*** Information shown ***

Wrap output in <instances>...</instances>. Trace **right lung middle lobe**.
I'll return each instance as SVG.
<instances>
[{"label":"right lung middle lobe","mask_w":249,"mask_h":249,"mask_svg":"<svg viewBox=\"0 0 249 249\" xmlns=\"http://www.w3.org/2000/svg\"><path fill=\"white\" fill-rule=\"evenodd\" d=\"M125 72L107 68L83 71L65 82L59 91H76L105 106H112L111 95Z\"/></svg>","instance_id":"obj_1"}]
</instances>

*** End of Information shown ***

# [Aim of the task]
Output every record above exactly as it appears.

# [Exercise output]
Wrap output in <instances>...</instances>. Trace **right lung middle lobe**.
I'll return each instance as SVG.
<instances>
[{"label":"right lung middle lobe","mask_w":249,"mask_h":249,"mask_svg":"<svg viewBox=\"0 0 249 249\" xmlns=\"http://www.w3.org/2000/svg\"><path fill=\"white\" fill-rule=\"evenodd\" d=\"M125 72L107 68L83 71L65 82L59 91H76L105 106H112L111 95Z\"/></svg>","instance_id":"obj_1"}]
</instances>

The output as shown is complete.